He wasn't the one to invent the charm, but Charlie Weasley was one of the first to learn of its existence, and only the third witch or wizard to master it.
Even the Muggles knew that dragons were fearsome creatures, absolutely untameable, wreaking havoc on everything in their path. They could be clever, and they could be cunning, but nonetheless they were beasts and not beings, and could never truly be an enemy or a friend. Charlie had always seen them as beautiful, fiercely independent creatures, worthy of his respect, but he was the first to admit that they did as their nature dictated and no more.

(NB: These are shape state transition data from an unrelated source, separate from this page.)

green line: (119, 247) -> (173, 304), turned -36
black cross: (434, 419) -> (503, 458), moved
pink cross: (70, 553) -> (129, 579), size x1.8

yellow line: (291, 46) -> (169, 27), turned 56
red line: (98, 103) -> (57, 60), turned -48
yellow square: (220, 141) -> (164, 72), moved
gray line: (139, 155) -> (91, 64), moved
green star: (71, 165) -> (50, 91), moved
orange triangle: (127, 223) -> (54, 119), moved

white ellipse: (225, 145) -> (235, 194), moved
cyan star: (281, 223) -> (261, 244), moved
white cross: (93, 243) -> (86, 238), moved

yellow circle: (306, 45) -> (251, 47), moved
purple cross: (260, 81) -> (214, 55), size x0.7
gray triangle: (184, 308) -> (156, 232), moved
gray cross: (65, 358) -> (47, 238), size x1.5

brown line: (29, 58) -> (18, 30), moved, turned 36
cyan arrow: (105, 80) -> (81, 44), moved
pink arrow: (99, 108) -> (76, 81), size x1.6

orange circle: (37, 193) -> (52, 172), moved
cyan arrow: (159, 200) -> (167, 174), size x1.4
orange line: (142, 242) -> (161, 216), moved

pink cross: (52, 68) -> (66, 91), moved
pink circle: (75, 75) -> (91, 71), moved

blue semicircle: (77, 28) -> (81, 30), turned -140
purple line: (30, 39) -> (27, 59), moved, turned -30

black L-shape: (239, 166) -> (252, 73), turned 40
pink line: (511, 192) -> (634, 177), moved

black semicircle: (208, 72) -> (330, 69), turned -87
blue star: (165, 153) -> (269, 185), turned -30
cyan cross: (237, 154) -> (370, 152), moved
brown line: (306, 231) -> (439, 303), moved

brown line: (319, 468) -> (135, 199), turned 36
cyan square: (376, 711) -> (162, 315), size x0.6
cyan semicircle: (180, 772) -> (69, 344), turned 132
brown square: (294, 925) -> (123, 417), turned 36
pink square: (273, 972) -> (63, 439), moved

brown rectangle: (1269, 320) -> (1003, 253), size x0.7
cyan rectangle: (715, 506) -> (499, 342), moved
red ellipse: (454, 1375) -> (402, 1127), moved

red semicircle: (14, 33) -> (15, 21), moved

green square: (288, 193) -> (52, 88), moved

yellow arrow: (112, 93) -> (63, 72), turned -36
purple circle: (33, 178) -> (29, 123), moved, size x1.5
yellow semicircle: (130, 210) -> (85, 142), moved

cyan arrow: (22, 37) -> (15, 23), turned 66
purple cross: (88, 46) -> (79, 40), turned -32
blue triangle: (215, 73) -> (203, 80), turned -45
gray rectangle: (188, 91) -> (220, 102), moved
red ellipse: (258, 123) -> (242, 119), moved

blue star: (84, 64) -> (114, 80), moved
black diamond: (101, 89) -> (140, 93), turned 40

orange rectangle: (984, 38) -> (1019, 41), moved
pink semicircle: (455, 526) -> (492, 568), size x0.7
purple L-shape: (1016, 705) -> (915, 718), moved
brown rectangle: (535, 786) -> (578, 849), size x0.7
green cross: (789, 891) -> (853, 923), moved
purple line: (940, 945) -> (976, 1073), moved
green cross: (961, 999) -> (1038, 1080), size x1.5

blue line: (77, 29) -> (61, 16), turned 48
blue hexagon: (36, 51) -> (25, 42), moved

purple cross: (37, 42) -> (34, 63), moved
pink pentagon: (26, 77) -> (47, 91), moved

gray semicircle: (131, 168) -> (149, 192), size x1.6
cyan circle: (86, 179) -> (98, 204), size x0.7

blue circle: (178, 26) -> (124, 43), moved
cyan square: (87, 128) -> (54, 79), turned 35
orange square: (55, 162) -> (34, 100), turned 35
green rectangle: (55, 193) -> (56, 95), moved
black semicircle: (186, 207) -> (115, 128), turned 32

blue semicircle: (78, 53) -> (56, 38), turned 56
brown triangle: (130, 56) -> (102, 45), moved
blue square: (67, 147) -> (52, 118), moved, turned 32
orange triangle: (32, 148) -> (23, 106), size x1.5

That is, until the communico draconis charm, when suddenly the dragons could understand their keepers.
The reality was that many simply didn't care to listen; still others would understand where to go to eat or drink or breed, and turn their back on all else. But there were a rare few, maybe one in twenty-five by Charlie's count, and probably fewer, who would pay attention to what was being said. Who could fully comprehend what they were being told. Those were the ones, in the end, who agreed to help fight the war.
The first time he saw a dragon go down in battle, Charlie wished he'd never even heard of the communico draconis charm.
"It's getting hot," said Ron, a patently obvious fact which Charlie needn't have been reminded of. "We ought to get started."
Charlie had often imagined the defeat of Voldemort, even before the second war had really got started, when all he had were tales of the first war and his parents' murmurs that Voldemort was not gone for good. There would be fireworks and celebrations, and life would be easy in a way he'd never known it to be.
He hadn't imagined he'd spend the next morning pulling bodies off the Quidditch pitch.
"Has Madame Pomfrey cleared you to work?" he asked his brother, after clearing his throat three times. "You didn't look in a good way, last night." Nor had most of the people Charlie had seen being levitated, carried and sometimes dragged into the Great Hall following the battle. But Charlie's attention had been focused almost solely on his family, what remained of it, until he himself had finally succumbed to desperately-needed unconsciousness.
"Madame Pomfrey's dead," said Ron, and rolled up his sleeves. "This has got to be done." He still didn't look in a good way, but he wasn't wrong.
Charlie felt like he was seeing the damage for the first time, though he'd been in the thick of the battle till the bitter end. It hadn't come down to just Harry and Voldemort, face-to-face for one last confrontation. It had come down to every member of the Order -- and others, many others, who'd flocked to their side -- against every Death Eater, and against every person, every being, who thought that Voldemort led the way to a new world.
Bodies littered the Hogwarts grounds, humans and centaurs and goblins and giants and house-elves. And dragons. Eight dragons had come from Romania to fight with the Order. Only four were going back.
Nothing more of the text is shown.